The Christian Science Monitor
Those for whom the Bible has been illumined by Christian Science, see in the iterated metaphor of the Scriptures allusion to the appearing to human consciousness of the spiritual idea. One traces, moreover, a growing clearness of that perception of the truth of being, from the dim beginnings of faith in the unseen reality, to the scientific understanding and demonstration of that reality. In a certain figure, the spiritual understanding of God is likened to a city, the conscious abiding place of spiritual sense. One reads of Abraham, that he "looked for a city which hath foundations, whose builder and maker is God;" by faith he grasped the fact that such a state of spiritual realization was possible to man, and that eventually it would be attained.
One reads also of multitudes who followed him, that they saw the promises "afar off, and were persuaded of them, and embraced them;" of these it is said that God "hath prepared for them a city." Then, when one reads that John, centuries later on Patmos, "saw the holy city, new Jerusalem," one understands that this clear metaphysical perception was the Scriptural culmination of the successive appearings to human consciousness, in lesser degrees of vividness, of the same spiritual truth. It was surely her discernment of the continuity of the spiritual idea that led Mrs. Eddy to declare on page 271 of Science and Health, "Christ's Christianity is the chain of scientific being reappearing in all ages, maintaining its obvious correspondence with the Scriptures and uniting all periods in the design of God."

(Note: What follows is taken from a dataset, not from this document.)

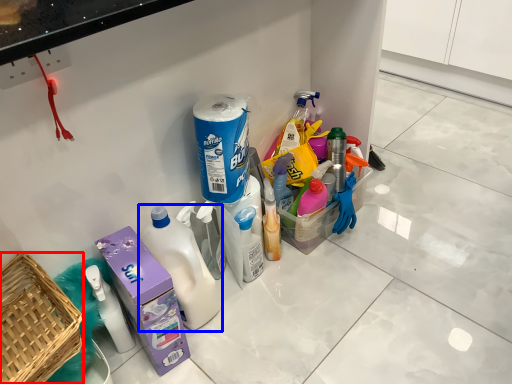 Question: Which object is closer to the camera taking this photo, basket (highlighted by a red box) or bottle (highlighted by a blue box)?

Choices:
 (A) basket
 (B) bottle

Answer: (A)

Now this heavenly city, new Jerusalem, describes symbolically a state of mind, involving the knowledge of God. This city, or understanding of divine Science, can be entered into only through spiritual sense. Citizenship therein is entirely conditional upon the extent to which a man is able to lay off his materialism, to exchange physical for spiritual perception. The least attempt to approach this city, or spiritual reality, is productive of a measure of emancipation from material beliefs, the measure being proportionate to the whole-heartedness of the approach. What Abraham perceived of the divine Principle of being was sufficient to enable him to exchange, on the mountain of Moriah, his belief in man as material for the truth that man is God's child, and to advance, as a result of his enlightenment, from the custom of human sacrifice to a less repulsive mode of sacrifice.

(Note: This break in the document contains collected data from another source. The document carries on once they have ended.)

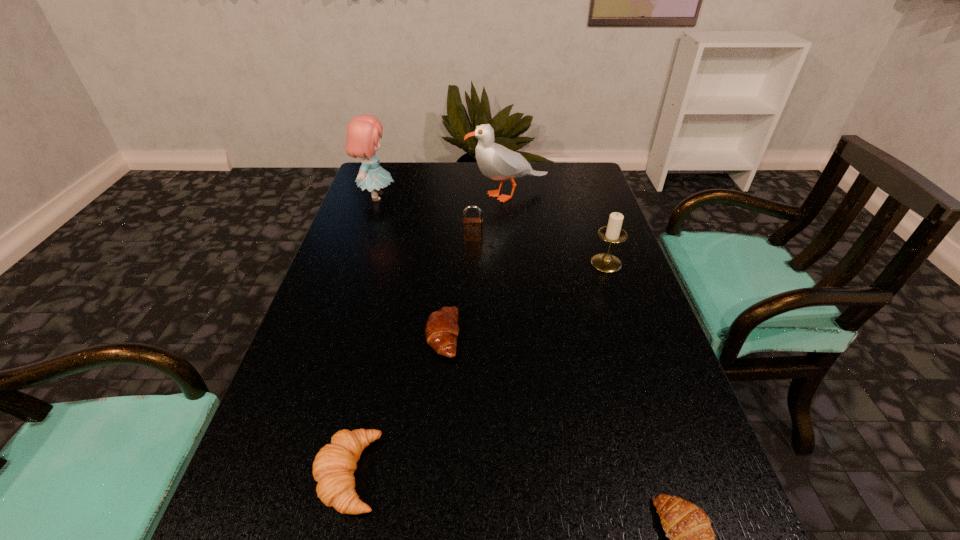 What are the coordinates of `doll` in the screenshot? It's located at (363, 132).

This screenshot has height=540, width=960. In order to click on gull in this screenshot , I will do `click(495, 161)`.

I want to click on the fifth shortest object, so click(x=605, y=262).

The width and height of the screenshot is (960, 540). Find the location of `the fourth nearest object`. the fourth nearest object is located at coordinates (605, 262).

The height and width of the screenshot is (540, 960). Identify the location of padlock. (472, 227).

The image size is (960, 540). What are the coordinates of `the fifth nearest object` in the screenshot? It's located at (472, 227).

You are a GUI agent. You are given a task and a screenshot of the screen. Output one action in this format:
    pyautogui.click(x=<x>, y=<y>)
    Task: Click on the third shortest object
    
    Given the screenshot: What is the action you would take?
    pyautogui.click(x=333, y=468)

Locate an element on the screen. the tallest crescent roll is located at coordinates (333, 468).

The image size is (960, 540). I want to click on the second crescent roll from right to left, so click(441, 331).

Identify the location of the fifth farthest object. (441, 331). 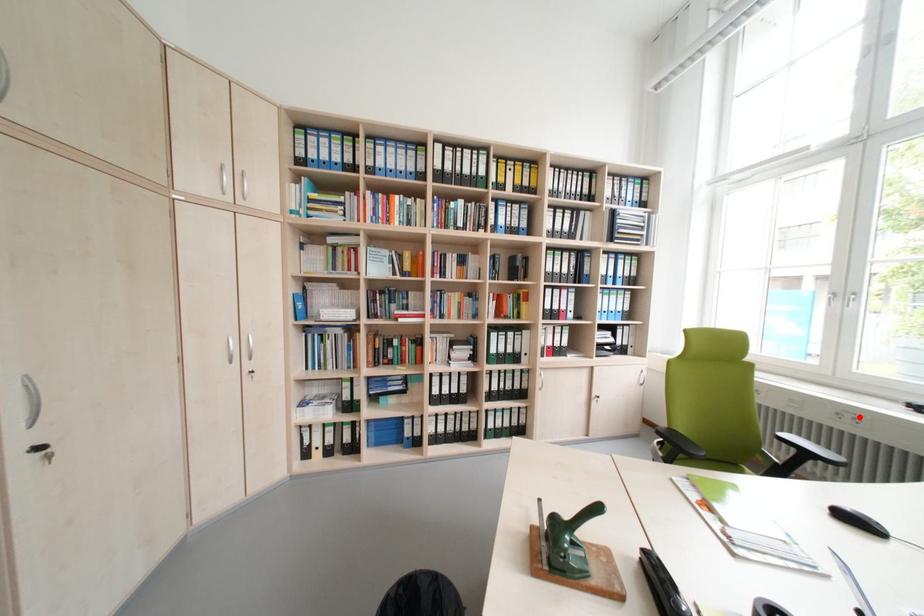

The citizenship in heaven, the harmony of being, which Abraham thus won in part, Jesus the Christ fully entered upon and demonstrated, when, driven to Calvary by the materialism which would suppress the spiritual idea, he performed the supreme sacrifice, the surrender of the entire belief of life in matter, and proved thereby the deathless reality of Life as divine Mind. It was thus, by his example, that the overcoming of evil became the badge of citizenship in the new Jerusalem. John, who had discerned the full import of the resurrection, must have seen this very clearly when he voiced the promise of Principle, "Him that overcometh will I make a pillar in the temple of my God, and he shall go no more out: and I will write upon him the name of my God, and the name of the city of my God, which is new Jerusalem, which cometh down out of heaven from my God."

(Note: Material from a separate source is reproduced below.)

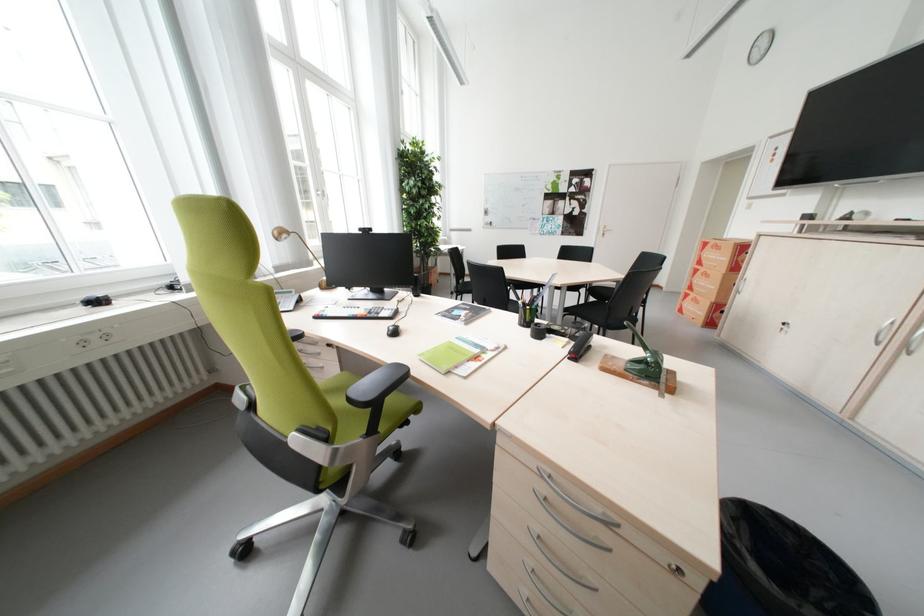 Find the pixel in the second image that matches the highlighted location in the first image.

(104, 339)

The human mind has been so convinced of the actuality of life in matter, that it has found no place for the new Jerusalem of the Apocalypse in the present order of things; and it has, therefore, relegated it to the future as a glorious rest to be entered upon after the experience which mortals have named death. Now it is true that the new Jerusalem does not belong to the present order of material things, and it is equally certain that it is not to be approached by way of death. This heavenly state of consciousness is entered into just so fast as, and exactly where, a man comes into the understanding of God as divine Principle. Wherever you see the faith of an Abraham springing up in individual consciousness, there you see a man who looks for the city, the demonstrable knowledge of God, as a state possible of attainment; and wherever you find that faith expanding into the scientific understanding of the Christ, or Truth, there you see one who, like John, sees and believes and therefore demonstrates the authority which this spiritual citizenship confers upon him, to free himself from the domination of physical sense and law.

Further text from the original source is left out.